Linda Gail Lewis
Linda Gail Lewis
Her style, which has embraced hard-core honky-tonk music, 1950s rock 'n' roll, and touches of Memphis soul, has made her a favorite in Europe. Like her brother Jerry Lee, Linda Gail Lewis soaked up the sounds of hillbilly music and rhythm and blues in the rural areas of Ferriday and Black River, Louisiana. Although the Lewis family was poor, they always had enough to eat because of father Elmo Lewis's skill at farming. When Jerry Lee began to score hits with "Whole Lotta Shakin' Goin' On" and "Great Balls of Fire" in 1957, he singlehandedly lifted the family from dire poverty to a life of relative ease. "Jerry shared everything he had with us," Linda Gail remarked in a personal interview.

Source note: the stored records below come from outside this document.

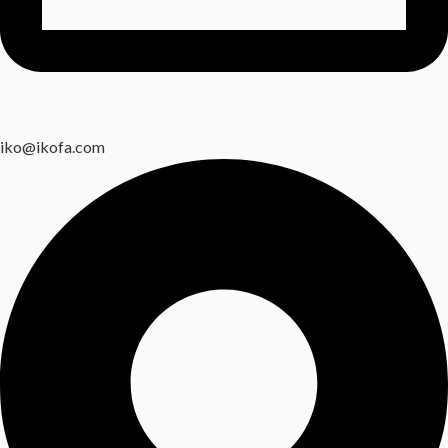
iko@ikofa.com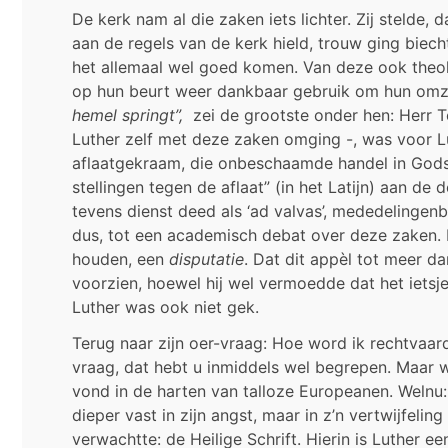
De kerk nam al die zaken iets lichter. Zij stelde
aan de regels van de kerk hield, trouw ging biec
het allemaal wel goed komen. Van deze ook theo
op hun beurt weer dankbaar gebruik om hun omz
hemel springt”,
zei de grootste onder hen: Herr T
Luther zelf met deze zaken omging -, was voor 
aflaatgekraam, die onbeschaamde handel in Gods 
stellingen tegen de aflaat” (in het Latijn) aan de
tevens dienst deed als ‘ad valvas’, mededelingenb
dus, tot een academisch debat over deze zaken. 
houden, een
disputatie
. Dat dit appèl tot meer d
voorzien, hoewel hij wel vermoedde dat het ietsj
Luther was ook niet gek.
Terug naar zijn oer-vraag: Hoe word ik rechtvaa
vraag, dat hebt u inmiddels wel begrepen. Maar 
vond in de harten van talloze Europeanen. Welnu:
dieper vast in zijn angst, maar in z’n vertwijfelin
verwachtte: de Heilige Schrift. Hierin is Luther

"He'd call my mama up and say, 'Mama, I want you and daddy and Frankie Jean and Linda Gail to have everything that I have.' And we did!.… I don't know how many people would say that. He meant it too." Linda Gail's chief inspiration was Jerry Lee, but later, as the era of rock 'n' roll came into play, she also tuned into the sounds of Brenda Lee, Patsy Cline, and Lavern Baker. Like her famed elder brother, she was married many times, and her first marriages were at ages 14 and 15. Toured with Her Brother Lewis's official recording debut came when she performed as Jerry Lee's duet partner for Sun Records in 1963, where her defiantly off-key vocals turned their rendition of George Jones's "Seasons Of My Heart" into one of the worst records ever made. "I've gotten a lot of criticism for the vocals I did early on," Linda Gail said in an interview.

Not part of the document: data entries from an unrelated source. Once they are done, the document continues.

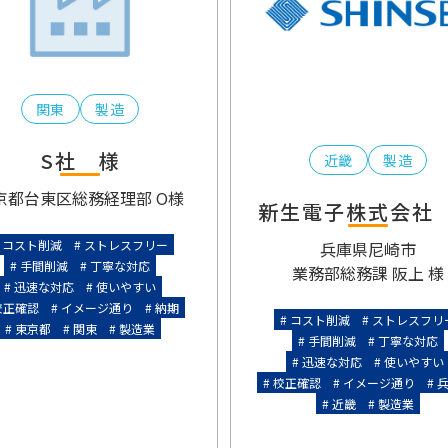
関東
製造
S社 様
近畿
製造
京都台東区
総務経理部 O様
新生電子株式会社
コスト削減
ストレスフリー
兵庫県尼崎市
手間削減
丁寧な対応
業務部総務課 阪上 様
迅速な対応
使いやすい
校正確認
イメージ通り
納期
コスト削減
ストレスフリ
東京都
関東
製造業
手間削減
丁寧な対応
迅速な対応
使いやすい
校正確認
イメージ通り
近畿
製造業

"I hate to say it was a mistake to do it, because it is a part of history and something I remember in a fond way, but I wish I could've sung that song a little bit better." As a teenager Lewis joined her brother on the road, playing in numerous tank towns and dives. Yet according to Lewis, her brother shielded her from the late night parties and exploits that were common to a touring rock 'n' roll band. "Oh yeah, he did take care of me," she remarked. "He protected me.… I knew that after the gigs I wasn't welcome to be at these parties.

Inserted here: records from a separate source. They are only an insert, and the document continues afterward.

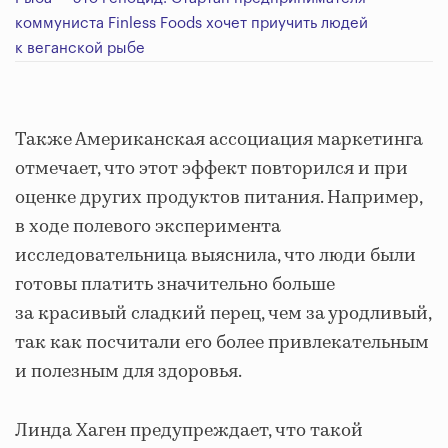
коммуниста Finless Foods хочет приучить людей
к веганской рыбе
Также Американская ассоциация маркетинга
отмечает, что этот эффект повторился и при
оценке других продуктов питания. Например,
в ходе полевого эксперимента
исследовательница выяснила, что люди были
готовы платить значительно больше
за красивый сладкий перец, чем за уродливый,
так как посчитали его более привлекательным
и полезным для здоровья.
Линда Хаген предупреждает, что такой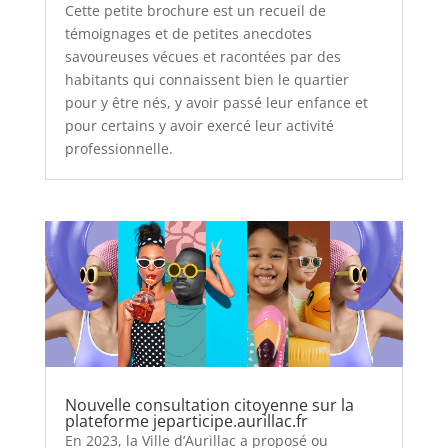
Cette petite brochure est un recueil de
témoignages et de petites anecdotes
savoureuses vécues et racontées par des
habitants qui connaissent bien le quartier
pour y être nés, y avoir passé leur enfance et
pour certains y avoir exercé leur activité
professionnelle.
Nouvelle consultation citoyenne sur la
plateforme jeparticipe.aurillac.fr
En 2023, la Ville d’Aurillac a proposé ou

I knew I was just going to be watching the late, late show if I was lucky enough for one to be on in my motel room." The near-constant touring provided Lewis with valuable experience and a chance to sharpen her vocal skills, and resulted in a unique opportunity—a steady gig with the road company of ABC-TV's mid-1960s teenfest Shindig. "It was great," remembered Lewis. "Jack Good [Shindig's producer] actually asked for me. My brother didn't have to give them the hard-sell and say 'Would you please have my sister on too?'" Recorded with Jerry Lee Lewis Lewis's first solo release, the ABC-Paramount single "Small Red Diary," sank into obscurity, as did a lone single for Columbia, a remake of LaVern Baker's "Jim Dandy." Meanwhile, Lewis made several duet appearances on her brother's b-sides and albums for Smash records.
It was only after Jerry Lee mounted his late-1960s comeback via country music that Lewis was finally able to ride his coattails onto the charts. Recording with her brother, she scored her lone top ten country hit with a version of Carl and Pearl Butler's "Don't Let Me Cross Over." A rousing duet remake of Chuck Berry's "Roll Over Beethoven," a staple of her act, followed it onto the lower chart regions. The Lewis duo's 1969 Smash LP Together featured their rowdy duet style on a variety of country standards and rockers. This led to Lewis's debut solo album for the label, The Two Sides Of Linda Gail Lewis, a hard sung but poor-selling country album. In addition to composing material for her brother's top-selling Smash and Mercury discs, Lewis also garnered an ASCAP award for her song "Smile, Somebody Loves You," her only solo top 40 country hit.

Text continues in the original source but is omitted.